Cher Jean-Noël, en novembre 1888, c'est le dessinateur Alfred Le Petit ainsi que le gérant de son journal La Charge, qui sont condamnés à 500 fr d'amende et deux mois de prison (chacun), pour « outrage à l'armée dans la personne de généraux ». La caricature représentait trois généraux sabre au clair ensanglanté, s'apprêtant à occire la République défendue par le général Boulanger (Le Monde, 6 novembre 1888). Alfred Le Petit, tout comme Lavrate, effectue son séjour en prison à Sainte Pélagie, le premier continuant à dessiner et publier bien que derrière les barreaux, ce qui pousse l’administration à refondre les règles d’incarcération.

Cher Jean-Noël, en 1899, les gérants des journaux satiriques La Calotte de Marseille et La Calotte havraise sont condamnés respectivement à 3 mois de prison et 300 francs d'amende et un mois et 200 francs pour un dessin représentant la mère de Jésus enceinte, sans oublier la saisie et la confiscation du numéro incriminé. "Affirmation radicale du droit au blasphème ?"

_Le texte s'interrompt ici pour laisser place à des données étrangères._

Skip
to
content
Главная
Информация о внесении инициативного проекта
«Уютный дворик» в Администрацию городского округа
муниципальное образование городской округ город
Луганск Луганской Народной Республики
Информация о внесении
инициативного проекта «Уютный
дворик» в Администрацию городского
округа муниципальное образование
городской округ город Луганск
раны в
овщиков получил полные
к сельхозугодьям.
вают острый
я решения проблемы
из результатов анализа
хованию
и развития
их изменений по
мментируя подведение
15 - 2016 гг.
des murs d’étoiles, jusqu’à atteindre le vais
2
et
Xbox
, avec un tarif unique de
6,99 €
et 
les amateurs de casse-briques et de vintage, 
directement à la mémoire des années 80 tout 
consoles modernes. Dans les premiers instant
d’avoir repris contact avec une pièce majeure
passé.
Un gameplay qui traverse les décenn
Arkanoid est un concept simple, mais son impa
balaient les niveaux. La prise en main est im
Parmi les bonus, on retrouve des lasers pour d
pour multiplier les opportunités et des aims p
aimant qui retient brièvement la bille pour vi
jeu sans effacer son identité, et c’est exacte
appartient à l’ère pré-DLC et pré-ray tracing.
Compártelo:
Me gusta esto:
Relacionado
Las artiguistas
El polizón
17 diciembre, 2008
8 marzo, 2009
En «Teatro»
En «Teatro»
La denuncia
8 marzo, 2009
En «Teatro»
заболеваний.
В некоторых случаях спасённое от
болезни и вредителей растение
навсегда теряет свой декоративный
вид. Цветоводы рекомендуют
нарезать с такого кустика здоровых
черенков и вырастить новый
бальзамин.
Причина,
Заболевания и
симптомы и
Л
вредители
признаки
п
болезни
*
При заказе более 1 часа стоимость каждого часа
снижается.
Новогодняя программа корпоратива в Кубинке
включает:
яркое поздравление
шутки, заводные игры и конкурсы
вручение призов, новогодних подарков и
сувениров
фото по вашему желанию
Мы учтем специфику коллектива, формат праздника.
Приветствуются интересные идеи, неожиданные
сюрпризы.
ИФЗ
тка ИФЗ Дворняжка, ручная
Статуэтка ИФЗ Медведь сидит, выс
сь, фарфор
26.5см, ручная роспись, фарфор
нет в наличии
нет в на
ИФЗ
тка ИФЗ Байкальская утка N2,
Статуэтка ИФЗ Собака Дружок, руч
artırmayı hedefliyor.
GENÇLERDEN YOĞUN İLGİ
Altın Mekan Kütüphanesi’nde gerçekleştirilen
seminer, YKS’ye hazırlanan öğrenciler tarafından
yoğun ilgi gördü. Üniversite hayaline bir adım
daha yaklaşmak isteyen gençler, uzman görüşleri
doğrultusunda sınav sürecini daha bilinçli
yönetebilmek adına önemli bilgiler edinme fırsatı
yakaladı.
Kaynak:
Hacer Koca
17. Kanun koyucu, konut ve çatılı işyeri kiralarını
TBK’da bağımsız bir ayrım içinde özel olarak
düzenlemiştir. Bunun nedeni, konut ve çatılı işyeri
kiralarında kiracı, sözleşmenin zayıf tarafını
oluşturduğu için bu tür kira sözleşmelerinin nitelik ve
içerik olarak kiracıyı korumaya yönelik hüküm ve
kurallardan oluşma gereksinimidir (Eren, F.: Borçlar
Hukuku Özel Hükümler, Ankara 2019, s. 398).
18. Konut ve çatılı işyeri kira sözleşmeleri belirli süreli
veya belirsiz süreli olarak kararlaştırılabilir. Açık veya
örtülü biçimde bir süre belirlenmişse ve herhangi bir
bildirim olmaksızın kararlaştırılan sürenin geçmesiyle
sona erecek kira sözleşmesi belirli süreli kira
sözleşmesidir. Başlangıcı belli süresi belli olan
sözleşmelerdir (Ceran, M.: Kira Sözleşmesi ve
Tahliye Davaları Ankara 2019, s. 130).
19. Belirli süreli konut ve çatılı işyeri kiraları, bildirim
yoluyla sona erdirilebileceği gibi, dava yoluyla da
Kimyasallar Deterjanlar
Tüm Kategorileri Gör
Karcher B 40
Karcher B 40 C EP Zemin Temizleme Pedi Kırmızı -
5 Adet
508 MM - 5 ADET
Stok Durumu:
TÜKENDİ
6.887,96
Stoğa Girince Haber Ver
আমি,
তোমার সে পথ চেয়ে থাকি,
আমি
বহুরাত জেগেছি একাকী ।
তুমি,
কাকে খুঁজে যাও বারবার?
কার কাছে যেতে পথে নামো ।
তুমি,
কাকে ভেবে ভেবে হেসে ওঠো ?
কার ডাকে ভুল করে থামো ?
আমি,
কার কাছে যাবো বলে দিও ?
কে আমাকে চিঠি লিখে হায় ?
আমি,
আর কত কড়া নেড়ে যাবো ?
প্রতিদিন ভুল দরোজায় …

Entre 1901 et 1912, L’Assiette au beurre est saisie à de multiples reprises, interdite d’affichage en kiosque (comme le sera Hara-Kiri hebdo), mais jamais officiellement condamnée.

Cher Jean-Noël, en avril 1908, l'hebdomadaire Les Hommes du jour publie en couverture une caricature du général français d'Amade en boucher (d'une révolte au Maroc). Sur plainte du ministre de la guerre, une information judiciaire est ouverte. Le dessinateur, Aristide Delannoy et le directeur du journal, Victor Méric, sont accusés de « délit de diffamation et d'injures envers l'armée ». Verdict pour l'un comme pour l'autre : 3000 francs d'amende et un an de prison. Début 1909, Delannoy est incarcéré à la Santé, quartier politique, cellule 5. Malade, il est libéré le 21 juin 1909 avant l’expiration de sa peine et décédera deux ans plus tard de la tuberculose.
Cher Jean-Noël, le dessinateur Jules Grandjouan préfère partir en exil plutôt que d’effectuer les 18 mois de prison dont il a écopé pour un dessin antimilitariste paru dans La Voix du peuple le 12 mars 1911. Grandjouan rentrera en France après le déclenchement de la Grande Guerre.
La même année 1911, cher Jean-Noël, un autre dessinateur, Auglay, est condamné en première instance à deux mois pour un dessin paru dans La Guerre sociale, dénonçant la colonisation.
En 1912, c’est le directeur du Libertaire, Jacquemin, qui est condamné pour un dessin de Claudot paru l’année précédente, représentant un boulanger pendu à une lanterne, tandis qu’un militaire pactise avec la foule. Jacquemin est incarcéré au mois de mai.
Les prisons sont alors pleines de militants et journalistes antimilitaristes et anticolonialistes (mais aussi d'extrême droite pour des délits de presse).
Non, Jean-Noël Jeanneney, la grande Loi de juillet 1881 n’a jamais été synonyme de liberté d’expression intangible et universelle, de liberté d'expression pour tout le monde. Comme vous pouvez le constater, le dessin de presse a payé un lourd tribut aux ciseaux aiguisés de Marianne !

Peut-on d'ailleurs vraiment parler de liberté d'expression, dans un pays dans lequel la moitié de la population, les femmes, n'a pas le droit de votre ni d'éligibilité ? Peut on parler de liberté d'expression dans l'Empire colonial français, dans lequel les "indigènes" n'ont pas leur mot à dire ?

La liberté d'expression est d'abord un principe. Dans les faits, son application traduit les oppressions qui structurent la société. Si on appliquait à la Belle Époque la grille de lecture de Kak, qui dénonce les emprisonnements de dessinateurices dans les pays autoritaires de nos jours, on pourrait dire que la liberté d'expression n'existe pas dans la France des années 1881 à 1914...

Le plus intéressant dans l'affaire, c'est que vous, historien, ancien président de la Bibliothèque Nationale de France qui conserve toute cette presse de la Belle Époque, soyez à ce point aveugle aux limites de la liberté d'expression, version IIIe République.